Wir begegnen den Brüdern Jesu erneut im Zusammenhang mit dem Fest der Tempelweihe in Joh 7. Hier fordern seine Brüder Jesus auf: „Geh von hier fort, und zieh nach Judäa, damit auch deine Jünger die Taten sehen, die du vollbringst. Denn niemand wirkt im Verborgenen, wenn er öffentlich bekannt sein möchte“ (Joh 7,3 f.). Für den Evangelisten geht diese Aufforderung auf den Mangel an Glauben bei den Brüdern Jesu zurück. Jesus geht auf die Bitte seiner Brüder zunächst nicht ein, da, wie er sagt, seine Zeit noch nicht erfüllt sei (Joh 7,8). Trotz dieser Aussage geht Jesus später zum Fest hinauf, freilich im Verborgenen (V. 10).

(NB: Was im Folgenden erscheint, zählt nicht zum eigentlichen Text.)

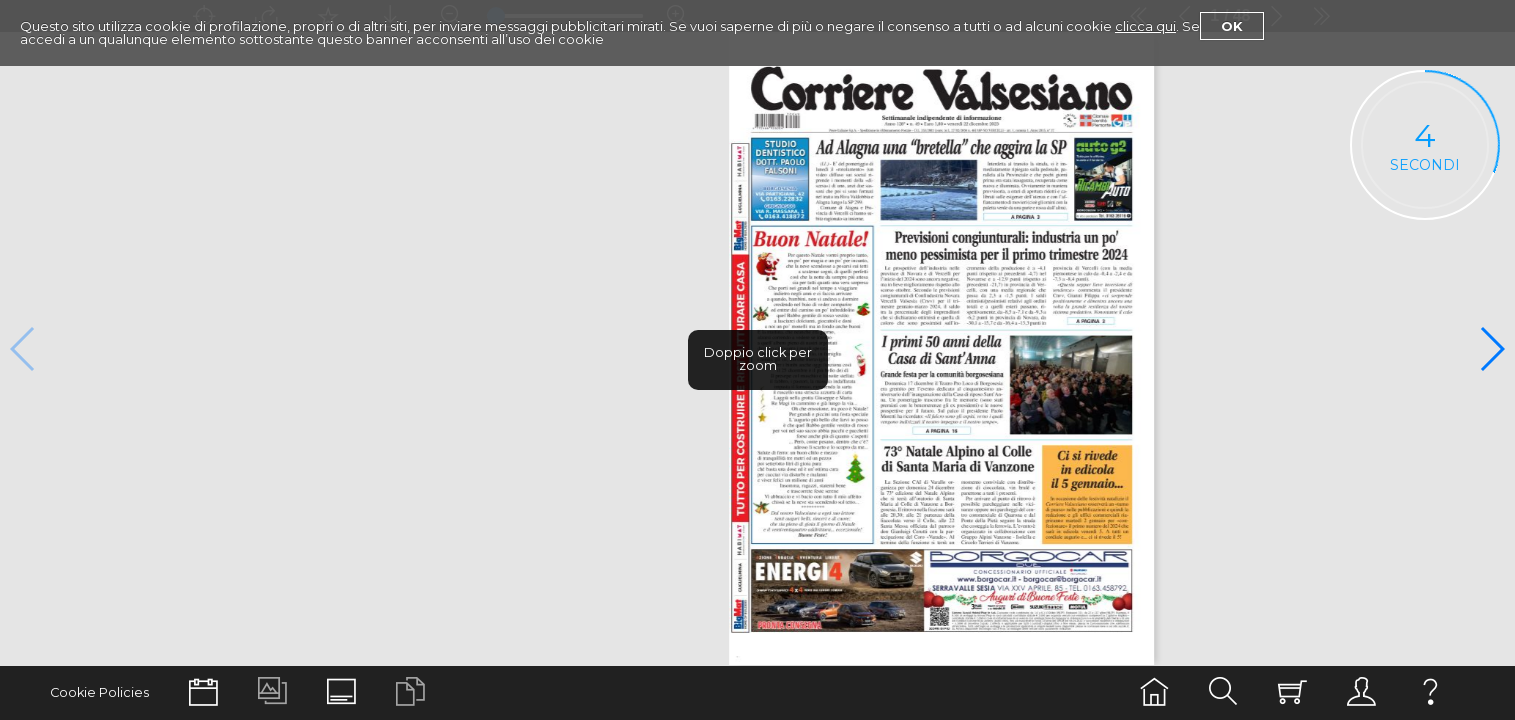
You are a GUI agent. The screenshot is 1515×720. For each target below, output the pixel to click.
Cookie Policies (99, 692)
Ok (1232, 26)
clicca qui (1145, 26)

Welche Rolle spielen die Brüder Jesu? Auf der einen Seite begleiten sie ihn und wünschen, dass er Anerkennung findet. Der Schauplatz dieser Selbstdarstellung Jesu wäre das Laubhüttenfest, zu dem viele Pilger aus ganz Israel und aus dem Ausland zusammenströmen. Es gibt keine geeignetere Gelegenheit für die Selbstoffenbarung Jesu. Auf der anderen Seite bleiben die Brüder Jesu auf der Ebene des Nikodemus, für den Jesus ein Rabbi ist, „ein Lehrer, von Gott gekommen; denn niemand kann die Zeichen tun, die du tust, wenn nicht Gott mit ihm ist“ (Joh 3,2). Jesus ist eine große, außerordentliche Persönlichkeit in Wort und Tat, und so gilt für Nikodemus wie für die Brüder Jesu: „Gott ist mit ihm“. Für den Evangelisten reicht dies nicht aus: Jesus ist nicht von Gott, sondern er ist Gott und handelt in Einheit mit dem Vater.3 Dies wird erst offenbar, wenn die „Stunde“ Jesu im Augenblick seiner Verherrlichung durch sein Leiden, seinen Tod und seine Auferstehung gekommen ist. Dies war bereits die Botschaft der Erzählung von der Hochzeit von Kana, als Jesus die Bitte seiner Mutter zurückwies, dem jungen Paar mit einem Wunder zu helfen. Auch damals war dies Wunder nur möglich in Verbindung mit der „Stunde“ Jesu.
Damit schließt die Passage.